People over 65 with existing health problems tend to be more susceptible to severe illness and death linked to COVID-19. There is not yet a vaccine or cure for the disease.

David Fisman, an epidemiologist at the University of Toronto’s Dalla Lana School of Public Health, said there are a number of reasons why the death rate is rising and that it likely doesn’t reflect the actual figure.

One aspect is that countries likely aren’t counting the total number of cases they have, Dr. Fisman said. Many people with COVID-19 report having mild symptoms, meaning that a number of people who are infected likely aren’t going to hospitals or being tested for the illness. That means the total number of cases around the world is likely higher than reports suggest, which would make the overall fatality rate lower.

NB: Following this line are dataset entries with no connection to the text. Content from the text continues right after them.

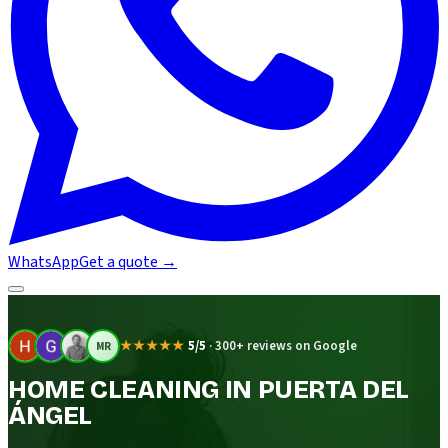
WhatsApp
Get a quote
→
★★★★★
5/5
·
300+ reviews on Google
MR
HOME CLEANING IN PUERTA DEL
ÁNGEL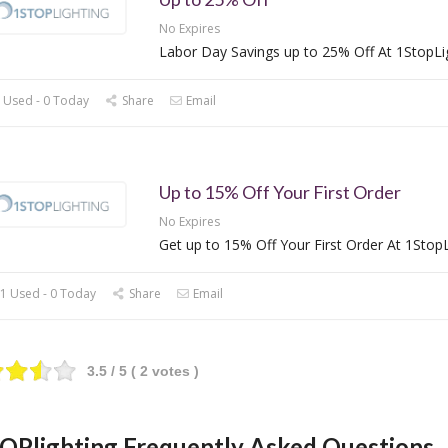
No Expires
Labor Day Savings up to 25% Off At 1StopLi
 Used - 0 Today
Share
Email
Up to 15% Off Your First Order
No Expires
Get up to 15% Off Your First Order At 1StopL
1 Used - 0 Today
Share
Email
3.5
/ 5 (
2
votes )
OPlighting Frequently Asked Questions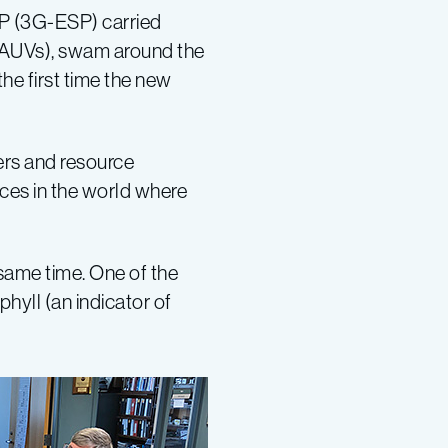
SP (3G-ESP) carried
RAUVs), swam around the
he first time the new
hers and resource
ces in the world where
ame time. One of the
yll (an indicator of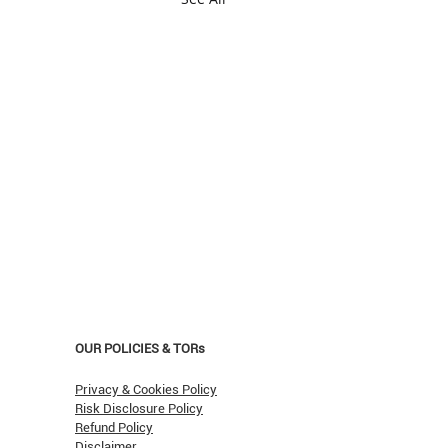
OUR POLICIES & TORs
Privacy & Cookies Policy
Risk Disclosure Policy
Refund Policy
Disclaimer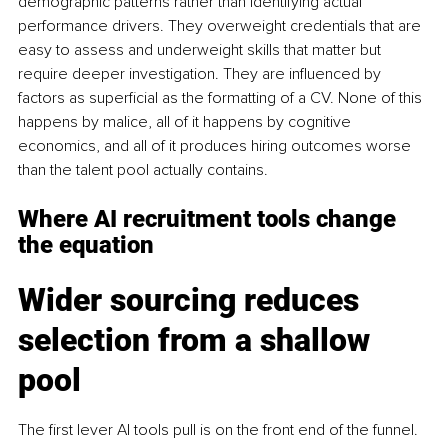
demographic patterns rather than identifying actual 
performance drivers. They overweight credentials that are 
easy to assess and underweight skills that matter but 
require deeper investigation. They are influenced by 
factors as superficial as the formatting of a CV. None of this 
happens by malice, all of it happens by cognitive 
economics, and all of it produces hiring outcomes worse 
than the talent pool actually contains.
Where AI recruitment tools change 
the equation
Wider sourcing reduces 
selection from a shallow 
pool
The first lever AI tools pull is on the front end of the funnel. 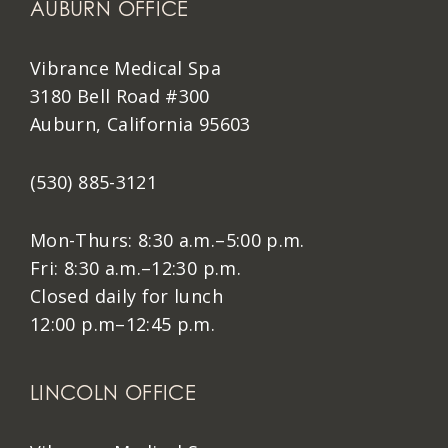
AUBURN OFFICE
Vibrance Medical Spa
3180 Bell Road #300
Auburn, California 95603
(530) 885-3121
Mon-Thurs: 8:30 a.m.–5:00 p.m.
Fri: 8:30 a.m.–12:30 p.m.
Closed daily for lunch
12:00 p.m–12:45 p.m.
LINCOLN OFFICE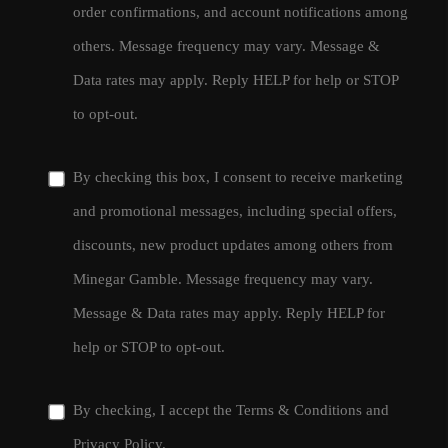
order confirmations, and account notifications among
others. Message frequency may vary. Message &
Data rates may apply. Reply HELP for help or STOP
to opt-out.
By checking this box, I consent to receive marketing
and promotional messages, including special offers,
discounts, new product updates among others from
Minegar Gamble. Message frequency may vary.
Message & Data rates may apply. Reply HELP for
help or STOP to opt-out.
By checking, I accept the
Terms & Conditions
and
Privacy Policy
.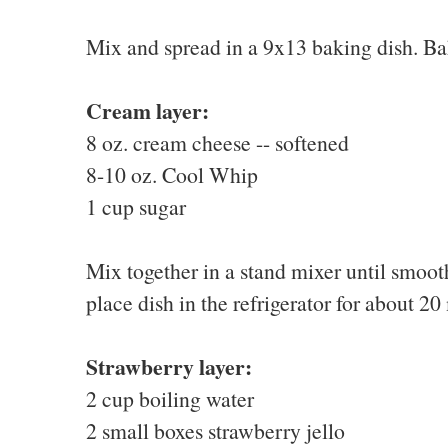
Mix and spread in a 9x13 baking dish. Ba
Cream layer:
8 oz. cream cheese -- softened
8-10 oz. Cool Whip
1 cup sugar
Mix together in a stand mixer until smoot
place dish in the refrigerator for about 20 
Strawberry layer:
2 cup boiling water
2 small boxes strawberry jello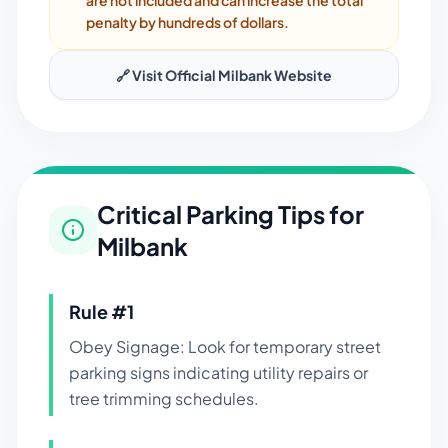
are not included and can increase the total
penalty by hundreds of dollars.
🔗 Visit Official
Milbank
Website
Critical Parking Tips for
Milbank
Rule #
1
Obey Signage: Look for temporary street
parking signs indicating utility repairs or
tree trimming schedules.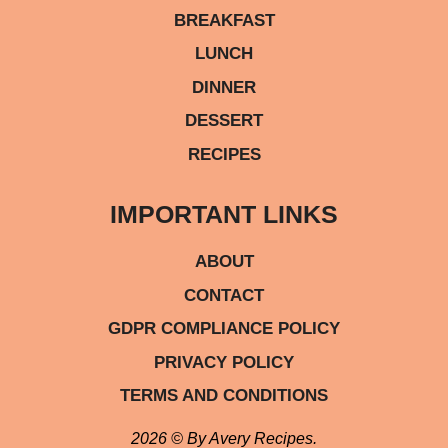
BREAKFAST
LUNCH
DINNER
DESSERT
RECIPES
IMPORTANT LINKS
ABOUT
CONTACT
GDPR COMPLIANCE POLICY
PRIVACY POLICY
TERMS AND CONDITIONS
2026 © By Avery Recipes.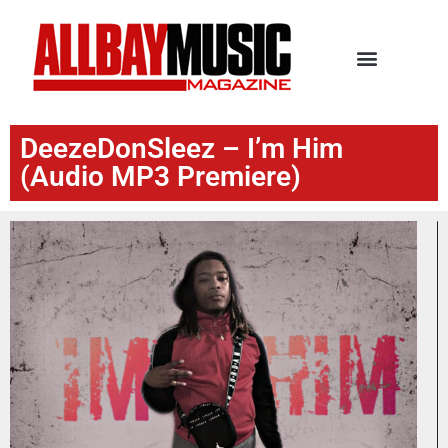
DeezeDonSleez – I’m Him
(Audio MP3 Premiere)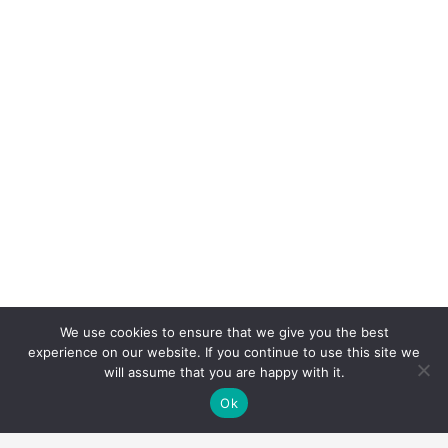
We use cookies to ensure that we give you the best
experience on our website. If you continue to use this site we
will assume that you are happy with it.
Ok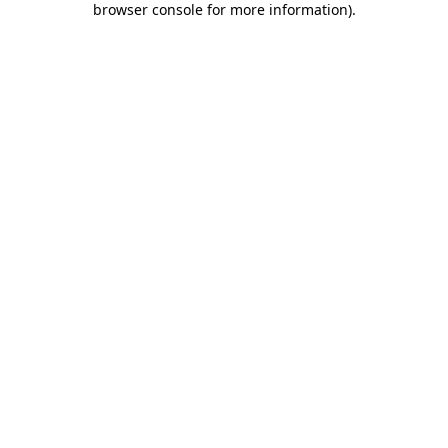
browser console for more information)
.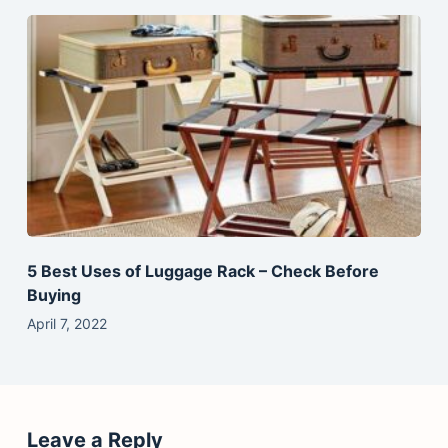
5 Best Uses of Luggage Rack – Check Before
Buying
April 7, 2022
Leave a Reply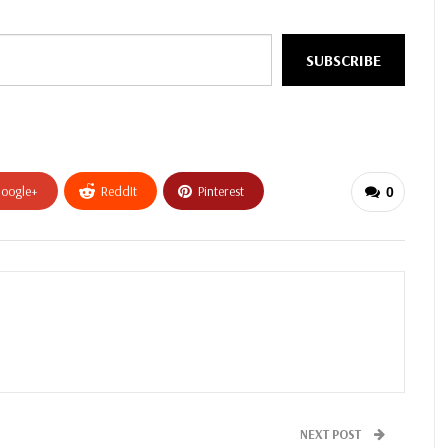
SUBSCRIBE
oogle+
ReddIt
Pinterest
0
NEXT POST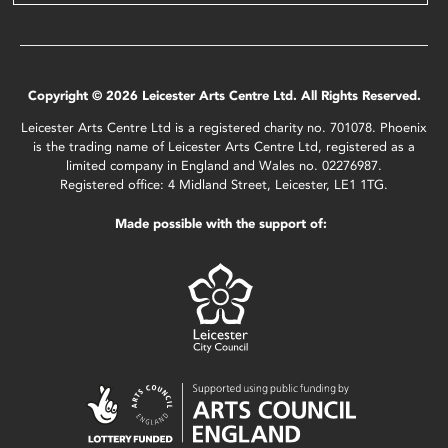
Copyright © 2026 Leicester Arts Centre Ltd. All Rights Reserved.
Leicester Arts Centre Ltd is a registered charity no. 701078. Phoenix
is the trading name of Leicester Arts Centre Ltd, registered as a
limited company in England and Wales no. 02276987.
Registered office: 4 Midland Street, Leicester, LE1 1TG.
Made possible with the support of: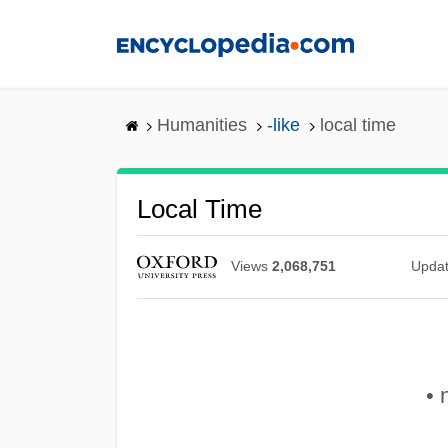
Skip
to
main
content
Humanities
-like
local time
Local Time
Views
2,068,751
Upda
• 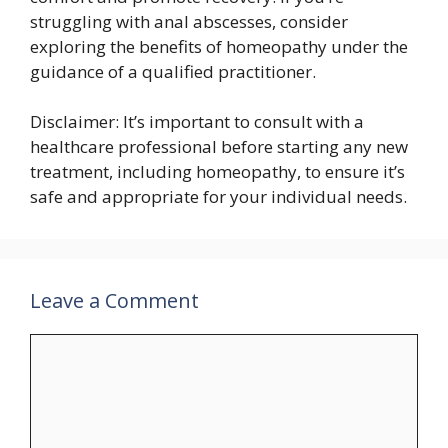
struggling with anal abscesses, consider
exploring the benefits of homeopathy under the
guidance of a qualified practitioner.
Disclaimer: It’s important to consult with a
healthcare professional before starting any new
treatment, including homeopathy, to ensure it’s
safe and appropriate for your individual needs.
Leave a Comment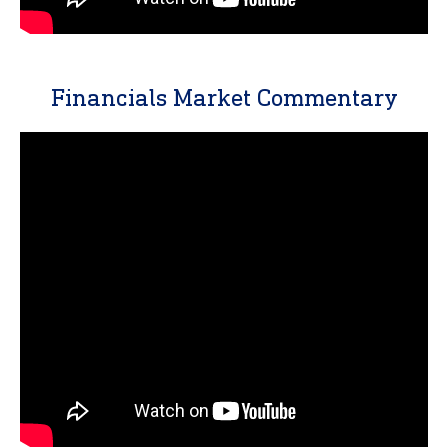
Financials Market Commentary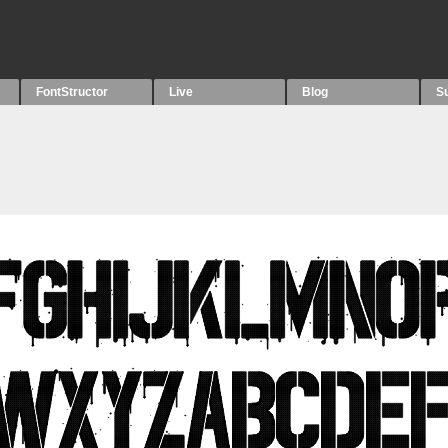
FontStructor
Live
Blog
S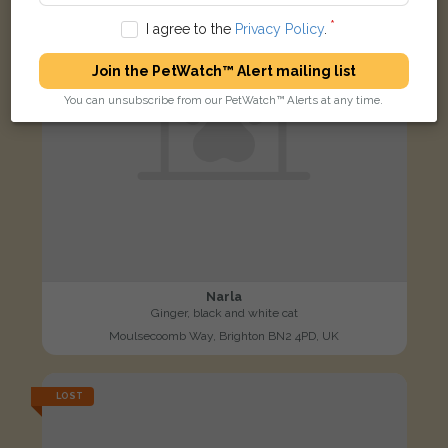
I agree to the
Privacy Policy
.
Join the PetWatch™ Alert mailing list
You can unsubscribe from our PetWatch™ Alerts at any time.
Narla
Ginger, black and white cat
Moulsecoomb Way, Brighton BN2 4PD, UK
LOST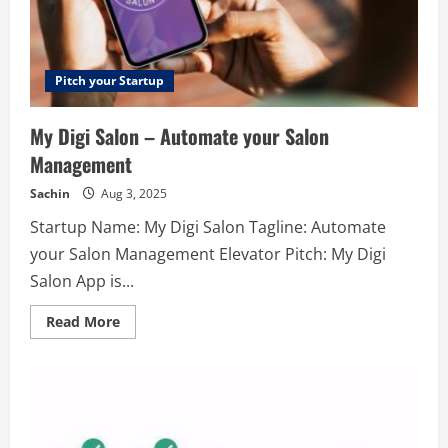
their
clients.
If
you
also
take
Pitch your Startup
your
business
to
My Digi Salon – Automate your Salon
the
top
Management
of
the
marketing
Sachin
Aug 3, 2025
world
then
Startup Name: My Digi Salon Tagline: Automate
contact
our
your Salon Management Elevator Pitch: My Digi
professionals.
They
Salon App is...
will
definitely
help
Read
Read More
to
more
make
about
your
My
dream
Digi
true.
Salon
–
Automate
your
Salon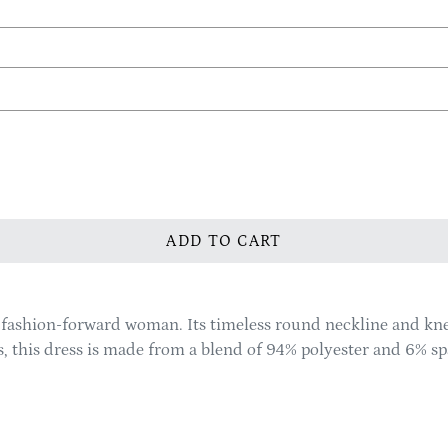
ADD TO CART
y fashion-forward woman. Its timeless round neckline and kn
zes, this dress is made from a blend of 94% polyester and 6%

Second, countries such as Iran and Italy had major outbreaks of COVID-19 before health officials realized it. In those countries, the epidemics only came to light because seriously ill people started showing up in hospitals and dying. But the actual number of cases in those countries is probably higher than reported, Dr. Fisman said.

Outbreaks at hospitals and among the elderly are also going to inflate the death rate, Dr. Fisman said. Earlier this week, U.S. officials realized that patients at a long-term care facility in the Seattle area had COVID-19 and that several had died as a result. Those clusters of outbreaks among highly vulnerable people could inflate the death rate, he said.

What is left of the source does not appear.